His warnings were part of the “good cop, bad cop” playbook the Iran lobby used in praising Iran’s intentions and denouncing the threat of war from those opposed to the deal.

Unfortunately for the rest of the world, they were spectacularly wrong in their promises and warnings. One year later the Middle East is in chaos with three full blown wars raging across Syria, Iraq and Yemen, causing the largest refugee crisis the world has seen since Adolf Hitler went goose-steeping across Europe.

Yousef al-Otaiba, the ambassador of the United Arab Emirates to the U.S., wrote in this weekend’s Wall Street Journal of the uncertainty and angst being felt throughout the region with a newly empowered and aggressive Iranian regime since the nuclear deal.

“Since the nuclear deal, however, Iran has only doubled down on its posturing and provocations. In October, November and again in early March, Iran conducted ballistic-missile tests in violation of United Nations Security Council resolutions.

“In December, Iran fired rockets dangerously close to a U.S. aircraft carrier in the Strait of Hormuz, just weeks before it detained a group of American sailors. In February, Iranian Defense Minister Hossein Dehghan visited Moscow for talks to purchase more than $8 billion in Russian fighter jets, planes and helicopters.

“In Yemen, where peace talks now hold some real promise, Iran’s disruptive interference only grows worse. Last week, the French navy seized a large cache of weapons on its way from Iran to support the Houthis in their rebellion against the U.N.-backed legitimate Yemeni government. In late February, the Australian navy intercepted a ship off the coast of Oman with thousands of AK-47s and rocket-propelled grenades. And last month, a senior Iranian military official said Tehran was ready to send military ‘advisers’ to assist the Houthis,” Otaiba writes.

The laundry list of militant acts by the Iranian regime grows longer each day to include smuggling warheads and arms to Shiite cells in Bahrain and Saudi Arabia, widespread crackdowns at home aimed at political dissidents and religious minorities, large-scale human rights violations including historic levels of executions of women and children, and rigging of parliamentary elections to remove over half of the candidates from even appearing on the ballot, including the most loyal agents and officials of the same regime in the past few decades.

The swiftness of the transformation of the Iranian regime since the nuclear deal was approved last year has been stunning.
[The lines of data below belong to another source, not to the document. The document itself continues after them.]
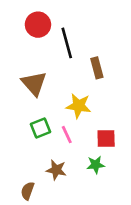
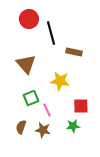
brown rectangle: (97, 68) -> (74, 52), turned -63
pink line: (67, 135) -> (47, 110), moved
brown semicircle: (27, 191) -> (21, 127), moved

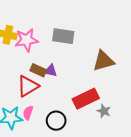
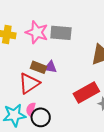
pink star: (27, 40) -> (37, 32), moved, turned 30
black circle: (56, 121) -> (41, 117), moved

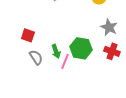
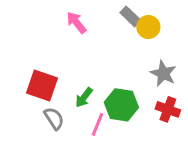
red square: (28, 35) -> (42, 85), size x1.5
green arrow: (56, 51) -> (84, 97), moved, turned 56

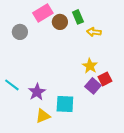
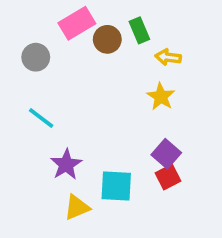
yellow star: (90, 66) -> (161, 97), moved
red square: (105, 79) -> (168, 177), moved
cyan line: (12, 85) -> (41, 118), moved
The mullahs are flush with cash, they’ve invited foreign companies to invest billions, not suffered any repercussions from human rights violations or involvement in proxy wars, kept their nuclear enrichment infrastructure intact and elevated development of their ballistic missiles to reach Europe, Africa and American military bases from the Indian Ocean to the Mediterranean.

And the regime has no intentions of taking its foot off the gas, especially in the area of boosting its missile capability.

Ali Larijani, the regime’s parliamentary speaker and someone lauded by the Iran lobby as a “born-again moderate” said that Iran should continue to develop its missile capabilities despite opposition from western countries.

“Although some excuses recently raised by a number of Western countries about Iran’s missile [tests] are flimsy and legally worthless, they are indicative of their long-term policy which [shows] that they do not want the Islamic Republic to be powerful enough to ensure regional security,” he said according to Tasnim News on Saturday.

“For this reason,” he added, “we should insist on strengthening the country’s defense capability, especially in the field of missiles.”

There is a certain irony that last year the world was worried about nuclear warheads and now it has to worry about missiles to carry those warheads and battlefields across the region, as well as a sharp rise in terror attacks striking at cities around the world killing hundreds.

The ultimate irony came in President Obama’s remarks at the so-called National Security Summit this weekend in Washington in which he criticized the regime for undermining the “spirit” of the agreement even as they stick to the “letter” of the deal.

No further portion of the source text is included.